■ Excerpts from a dataset:

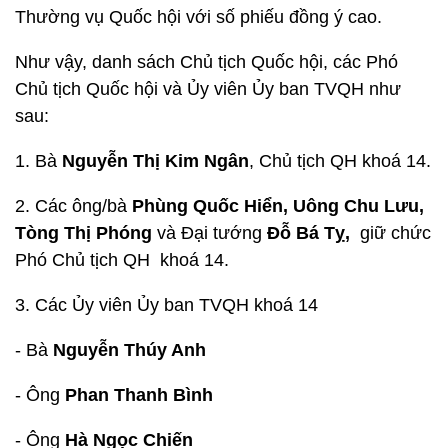
Thường vụ Quốc hội với số phiếu đồng ý cao.
Như vậy, danh sách Chủ tịch Quốc hội, các Phó
Chủ tịch Quốc hội và Ủy viên Ủy ban TVQH như
sau:
1. Bà
Nguyễn Thị Kim Ngân
, Chủ tịch QH khoá 14.
2. Các ông/bà
Phùng Quốc Hiển, Uông Chu Lưu,
Tòng Thị Phóng
và Đại tướng
Đỗ Bá Tỵ,
giữ chức
Phó Chủ tịch QH khoá 14.
3. Các Ủy viên Ủy ban TVQH khoá 14
- Bà
Nguyễn Thúy Anh
- Ông
Phan Thanh Bình
- Ông
Hà Ngọc Chiến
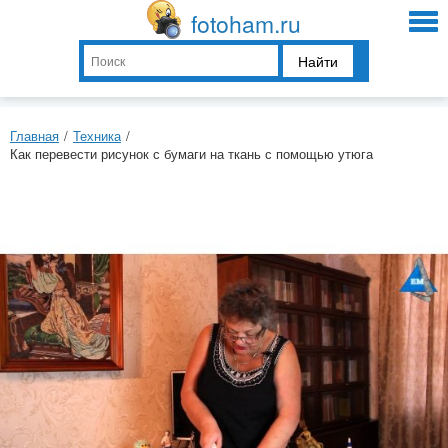
fotoham.ru
Найти
Главная
/
Техника
/
Как перевести рисунок с бумаги на ткань с помощью утюга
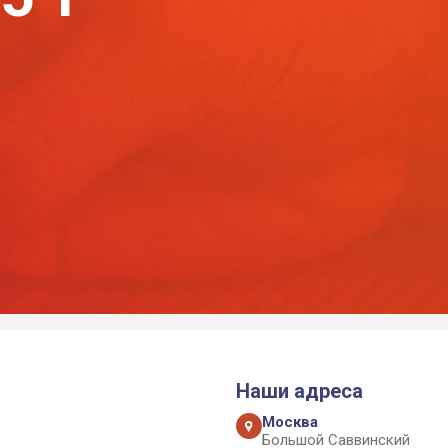
Наши адреса
Москва
Большой Саввинский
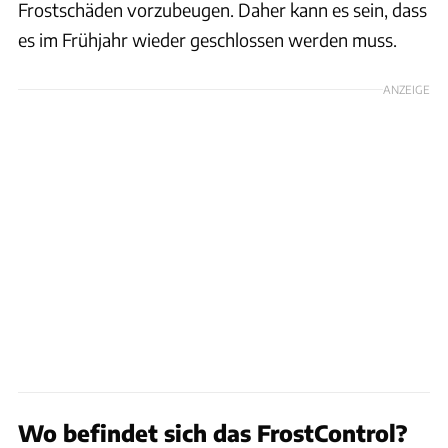
Frostschäden vorzubeugen. Daher kann es sein, dass
es im Frühjahr wieder geschlossen werden muss.
ANZEIGE
Wo befindet sich das FrostControl?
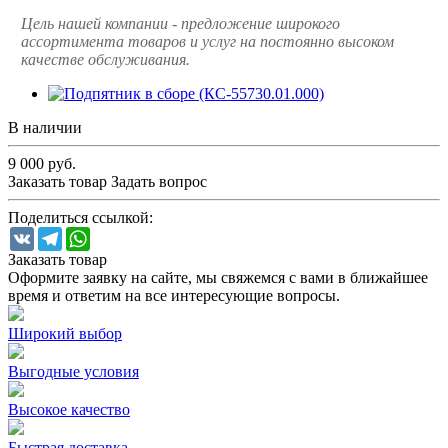
Цель нашей компании - предложение широкого
ассортимента товаров и услуг на постоянно высоком
качестве обслуживания.
В наличии
9 000
руб.
Заказать товар
Задать вопрос
Поделиться ссылкой:
VK
Telegram
WhatsApp
Заказать товар
Оформите заявку на сайте, мы свяжемся с вами в ближайшее
время и ответим на все интересующие вопросы.
Широкий выбор
Выгодные условия
Высокое качество
Быстрая доставка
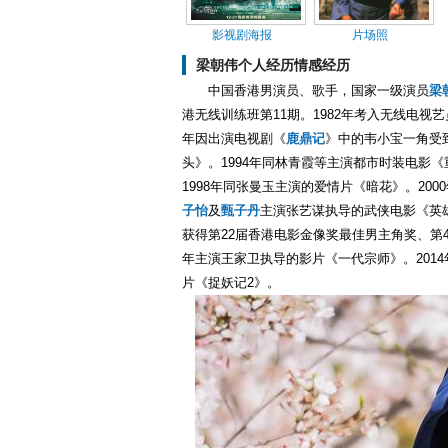
影视剧海报
片场照
梁朝伟个人经历情感经历
中国香港男演员、歌手，国家一级演员
梁
港无线训练班第11期。1982年考入无线电视艺
年因出演电视剧《
鹿鼎记
》中的韦小宝一角受到
头》。1994年同林青霞等主演都市时装电影《
1998年同张曼玉主演的爱情片《暗花》。200
子怡
及
甄子丹
主演张艺谋执导的武侠电影《英雄
获得第22届香港电影金像奖最佳男主角奖、第4
年主演王家卫执导的影片《一代宗师》。2014
片《捉妖记2》。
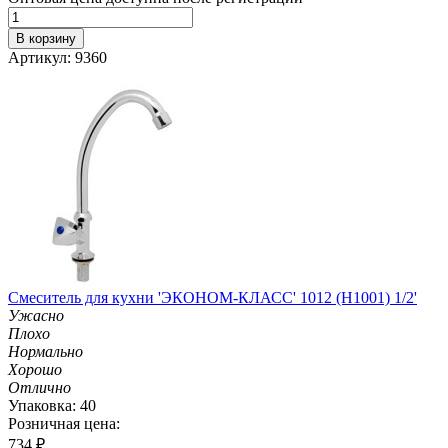
В корзину
Артикул: 9360
Смеситель для кухни 'ЭКОНОМ-КЛАСС' 1012 (H1001) 1/2'
Ужасно
Плохо
Нормально
Хорошо
Отлично
Упаковка: 40
Розничная цена:
734
₽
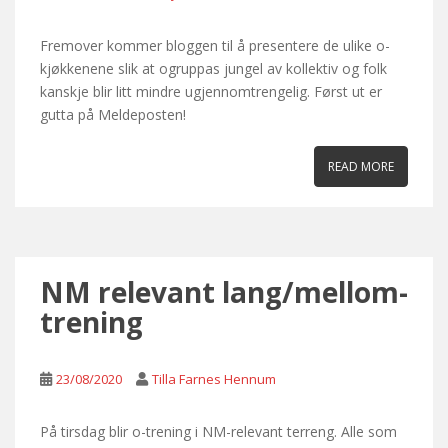
Fremover kommer bloggen til å presentere de ulike o-
kjøkkenene slik at ogruppas jungel av kollektiv og folk
kanskje blir litt mindre ugjennomtrengelig. Først ut er
gutta på Meldeposten!
READ MORE
NM relevant lang/mellom-
trening
23/08/2020
Tilla Farnes Hennum
På tirsdag blir o-trening i NM-relevant terreng. Alle som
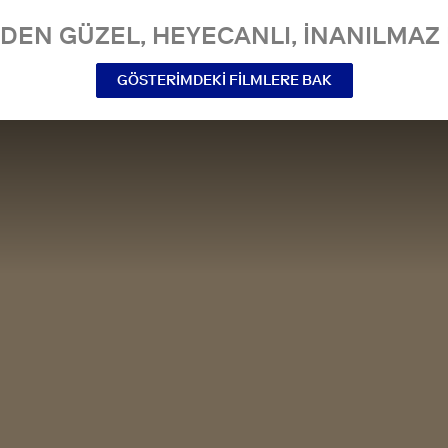
NDEN GÜZEL, HEYECANLI, INANILMAZ 
GÖSTERIMDEKI FILMLERE BAK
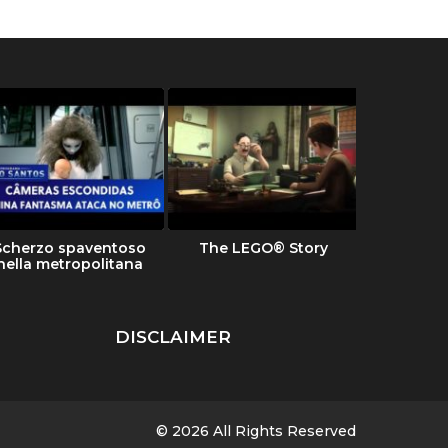
Scherzo spaventoso
The LEGO® Story
Tipi 
nella metropolitana
DISCLAIMER
© 2026 All Rights Reserved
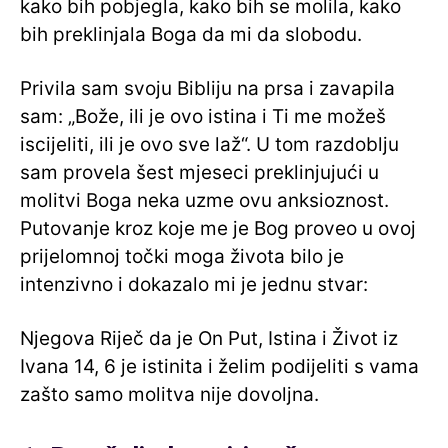
kako bih pobjegla, kako bih se molila, kako
bih preklinjala Boga da mi da slobodu.
Privila sam svoju Bibliju na prsa i zavapila
sam: „Bože, ili je ovo istina i Ti me možeš
iscijeliti, ili je ovo sve laž“. U tom razdoblju
sam provela šest mjeseci preklinjujući u
molitvi Boga neka uzme ovu anksioznost.
Putovanje kroz koje me je Bog proveo u ovoj
prijelomnoj točki moga života bilo je
intenzivno i dokazalo mi je jednu stvar:
Njegova Riječ da je On Put, Istina i Život iz
Ivana 14, 6 je istinita i želim podijeliti s vama
zašto samo molitva nije dovoljna.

■ Work required: Retype exactly, please, only the lines of the entries that run from the one containing "iscijeliti, ili je" to the last.

■ Answer:
iscijeliti, ili je ovo sve laž“. U tom razdoblju
sam provela šest mjeseci preklinjujući u
molitvi Boga neka uzme ovu anksioznost.
Putovanje kroz koje me je Bog proveo u ovoj
prijelomnoj točki moga života bilo je
intenzivno i dokazalo mi je jednu stvar:
Njegova Riječ da je On Put, Istina i Život iz
Ivana 14, 6 je istinita i želim podijeliti s vama
zašto samo molitva nije dovoljna.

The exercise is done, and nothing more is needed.